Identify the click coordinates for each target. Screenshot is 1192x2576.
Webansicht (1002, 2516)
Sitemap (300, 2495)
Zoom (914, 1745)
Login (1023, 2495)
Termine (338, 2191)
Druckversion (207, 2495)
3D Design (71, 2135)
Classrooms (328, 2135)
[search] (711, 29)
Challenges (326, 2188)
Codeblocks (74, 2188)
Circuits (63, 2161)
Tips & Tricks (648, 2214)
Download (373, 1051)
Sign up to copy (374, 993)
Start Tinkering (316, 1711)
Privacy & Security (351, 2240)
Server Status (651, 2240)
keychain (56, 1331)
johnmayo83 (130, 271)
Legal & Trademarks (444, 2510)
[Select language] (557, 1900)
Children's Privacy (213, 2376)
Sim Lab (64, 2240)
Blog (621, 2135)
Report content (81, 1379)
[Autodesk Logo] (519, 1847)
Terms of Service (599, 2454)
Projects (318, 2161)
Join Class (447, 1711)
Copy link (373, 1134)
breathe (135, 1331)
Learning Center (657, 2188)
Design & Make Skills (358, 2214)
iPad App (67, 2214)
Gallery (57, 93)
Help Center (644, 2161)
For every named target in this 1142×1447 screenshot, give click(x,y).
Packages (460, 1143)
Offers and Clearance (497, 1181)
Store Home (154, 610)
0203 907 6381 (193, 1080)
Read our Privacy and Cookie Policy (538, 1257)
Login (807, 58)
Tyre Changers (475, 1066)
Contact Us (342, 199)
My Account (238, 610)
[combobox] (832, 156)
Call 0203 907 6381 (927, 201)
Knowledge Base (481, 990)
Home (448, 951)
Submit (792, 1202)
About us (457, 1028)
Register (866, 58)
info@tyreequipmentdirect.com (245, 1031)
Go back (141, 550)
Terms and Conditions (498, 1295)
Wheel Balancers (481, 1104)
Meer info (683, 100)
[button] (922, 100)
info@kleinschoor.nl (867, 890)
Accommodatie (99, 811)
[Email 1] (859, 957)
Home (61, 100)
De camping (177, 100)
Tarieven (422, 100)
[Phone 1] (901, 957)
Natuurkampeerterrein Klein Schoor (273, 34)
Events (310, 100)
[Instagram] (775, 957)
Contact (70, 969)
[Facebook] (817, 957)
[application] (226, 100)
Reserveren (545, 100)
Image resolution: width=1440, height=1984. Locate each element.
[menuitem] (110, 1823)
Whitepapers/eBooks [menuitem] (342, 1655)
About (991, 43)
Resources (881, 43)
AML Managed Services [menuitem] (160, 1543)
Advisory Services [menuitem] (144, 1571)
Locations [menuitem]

┄┄┄┄┄┄┄┄┄┄

Problem to solve —
Where a line of the data above includes the string "click", pull it out.

Exercise answer —
Identify the click coordinates for each target. Screenshot is 1192x2576.
For every named target in this 1142×1447 screenshot, give click(x,y).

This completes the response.